ANNAPOLIS — An influential Senate committee heard testimony from homeowners’ and lenders’ attorneys Wednesday on three bills designed to make it easier for borrowers facing foreclosure to discover who owns their loans before it is too late.
One of the proposals would remove registries like the lending industry’s home-loan database — Mortgage Electronic Registration System, or MERS — from the definition of “secured party” in the state’s foreclosure law.
Attorney Phillip Robinson, who defends distressed homeowners, said the bills would eliminate the confusion and obstacles borrowers experience as they try to prevent the loss of their homes.
But Jeffrey B. Fisher, a lawyer who represents lenders, cautioned the Senate Judicial Proceedings Committee that any legislative effort to help homeowners “should not be so onerous that [banks] cannot go forward with foreclosure” when warranted.

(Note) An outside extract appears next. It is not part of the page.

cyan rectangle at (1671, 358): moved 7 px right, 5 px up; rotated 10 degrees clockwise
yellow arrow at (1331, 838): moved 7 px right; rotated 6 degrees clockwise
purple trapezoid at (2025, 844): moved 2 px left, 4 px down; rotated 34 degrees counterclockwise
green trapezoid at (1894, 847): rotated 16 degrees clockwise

The legislative package gives meaning to a law enacted last year that enables homeowners facing foreclosure to seek loan-modification talks with their lenders, said Sen. Brian E. Frosh, the committee’s chairman and chief sponsor of the three bills.

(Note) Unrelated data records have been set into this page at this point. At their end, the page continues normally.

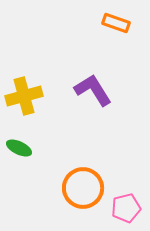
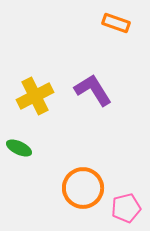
yellow cross: moved 11 px right; rotated 12 degrees counterclockwise
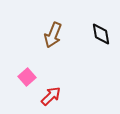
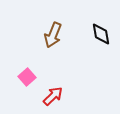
red arrow: moved 2 px right
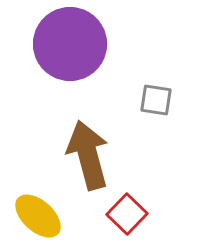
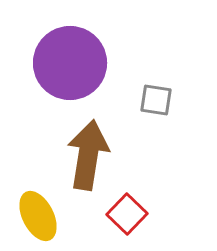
purple circle: moved 19 px down
brown arrow: rotated 24 degrees clockwise
yellow ellipse: rotated 21 degrees clockwise
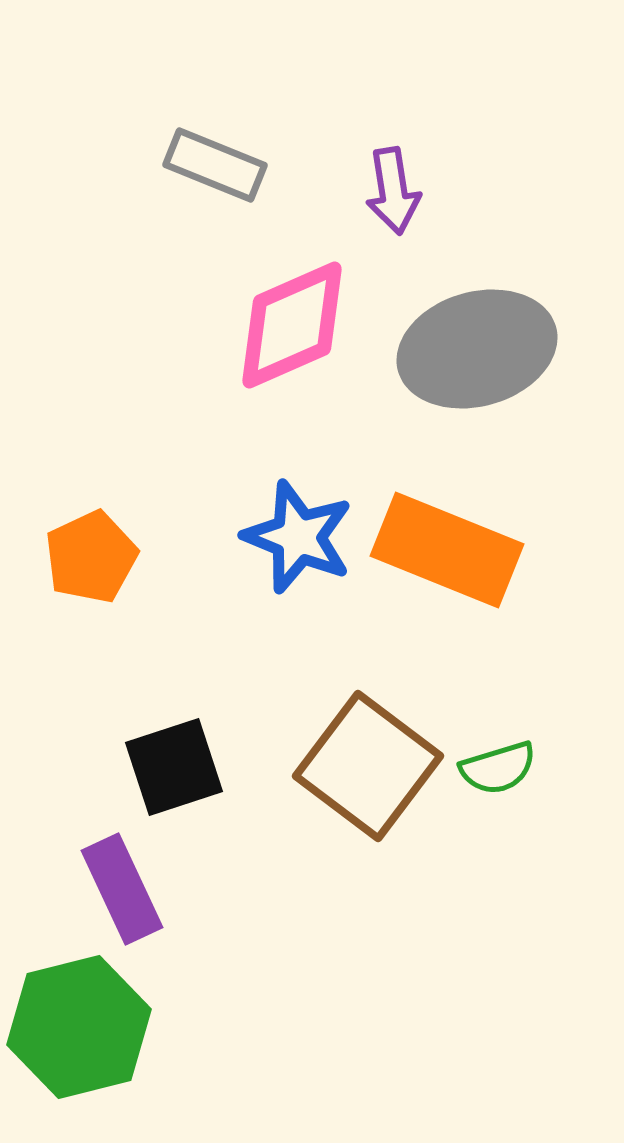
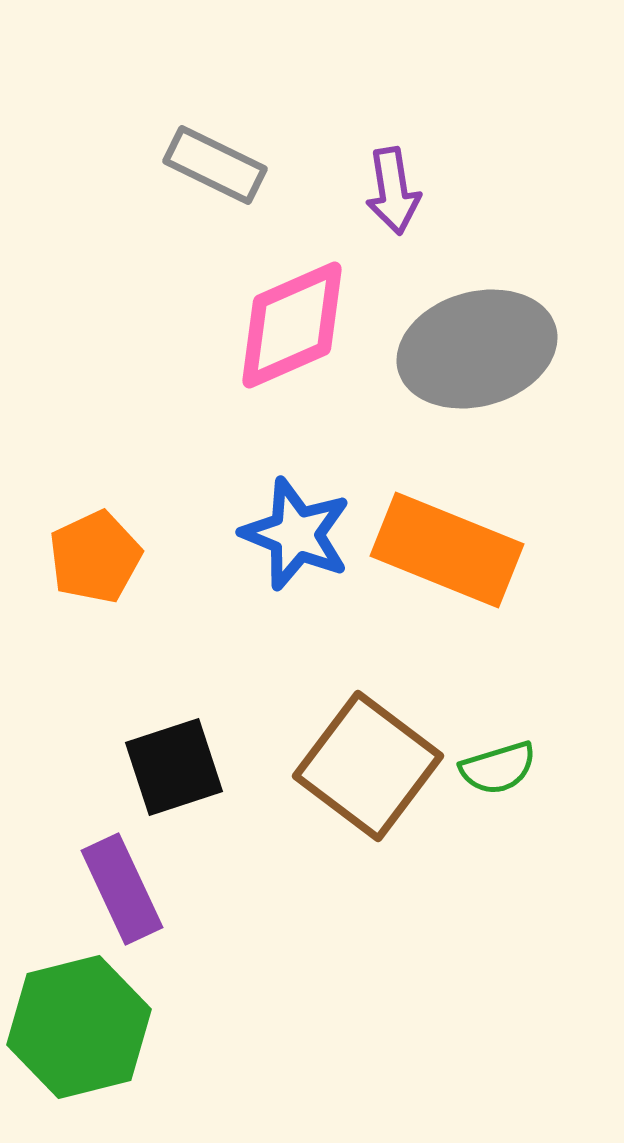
gray rectangle: rotated 4 degrees clockwise
blue star: moved 2 px left, 3 px up
orange pentagon: moved 4 px right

“We want the homeowner to have time to contact the lender,” the Montgomery County Democrat told his colleagues at the hearing’s outset. “It’s time for the lender to step forward.”
Senate Bill 206, the MERS bill, is designed to reduce potential confusion about the foreclosing lender’s identity, Frosh said. Similarly, SB 205 would require the loan’s current holder to attest in its notice of intent to foreclose that it is the one to whom the debt is owed.
The third measure, SB 450, would require lenders who lack documentation showing they own the loan to explain why they cannot provide written proof and how they came to possess the loan. It was introduced in response to the Court of Special Appeals’ decision last year in Anderson v. Burson that a lender lacking documentation nevertheless could foreclose, Frosh said.
“It’s a scary thought to me,” Frosh said of the decision, which has been appealed. “You don’t have to explain why you don’t have the note.”
Robinson, executive director of Civil Justice Inc. in Baltimore, told the committee that most homeowners know only the identity of the loan servicer, not the secured party.
“If the servicer cannot answer your question, you should know who else to call,” Robinson said.
The Consumer Protection Division of the Office of the Maryland Attorney General supported the three bills in written testimony.
The office, “in trying to assist homeowners who had been victims of foreclosure scams, similarly faced hurdles in trying to identify the proper secured party when trying to help consumers get back into their homes,” wrote Steven M. Sakamoto-Wengel, consumer protection counsel. “Consumers should have the right to know who the actual lender is that holds their mortgage.”
Fisher, who represents lenders, told the committee he supports Frosh’s goal of ensuring that homeowners are informed who holds their loans. But Fisher cautioned against imposing demands on lenders that extend beyond providing simple notice.
“This should be routine financial data,” he said of the loan information provided to borrowers facing foreclosure. Any new notice requirement should not be “that much more complicated,” added Fisher, of The Fisher Law Group PLLC in Upper Marlboro.
D. Robert Enten, general counsel for the Maryland Bankers Association, also pressed committee members not to impose too great a burden on lenders.
Confirming the chain of title is very time consuming, Enten said, so lenders often rely on agents, including lawyers, for assistance.
Those agents should be permitted to serve as the loan’s trustee for the purpose of notifying the borrower, Enten said.
MERSCORP Inc., the Reston, Va.-based company that operates MERS, did not testify before the committee. Elsewhere, the company has argued that it is acting as the lender’s agent.
Karmela Lejarde, a spokeswoman for MERSCORP, said the company is “looking at the legislation.”